Compact crossovers are where the volume is in the SUV segment, and the volume leader among compact crossovers is the Honda CR-V. (That's in 2012 year to date. In 2011, Ford managed to push out more Escapes, even though that vehicle was at the very end of its long life cycle. But one suspects that those cars all disappeared into Hertz fleets, because, where I live at least, you hardly ever see an Escape on the road whereas it often seems like every other car is a CR-V.)
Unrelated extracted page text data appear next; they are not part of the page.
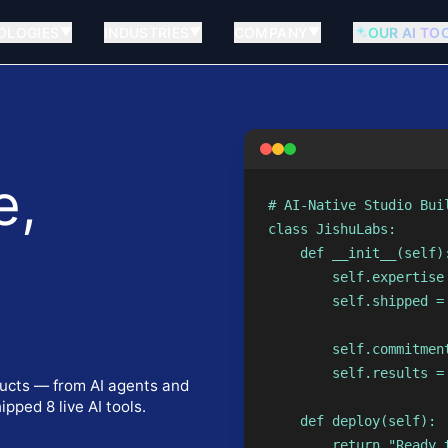
OLOGIES
INDUSTRIES
COMPANY
OUR AI TO
▼
▼
▼
e,
# AI-Native Studio Buil
class JishuLabs:

    def __init__(self):
        self.expertise
        self.shipped =
                      
.
        self.commitment
        self.results = 
ucts — from AI agents and
pped 8 live AI tools.
    def deploy(self):

        return "Ready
Perhaps that's why Honda was loath to mess with the formula during the CR-V's 2012 redesign. The car's length and width haven't strayed more than a fraction of an inch, and the wheelbase is identical. The 2.4-liter four-cylinder continues as the lone engine offering, although output is increased fractionally, to 185 hp and 163 pound-feet of torque. The engine is once again mated to a five-speed automatic, even as six-speed auto boxes have become the norm.
Nor is the design of Honda's compact people mover a great departure -- more's the pity. The new version looks larger than its predecessor, with a new variation on the previous model's strange, pinched side glass area; perhaps it's an attempt to inject some motion into this blocky shape. Neither is the interior design anything exciting, with acres of gray plastic and -- in my EX-L test car -- leather that looks and feels like something engineered to shrug off a spilled ice-cream cone.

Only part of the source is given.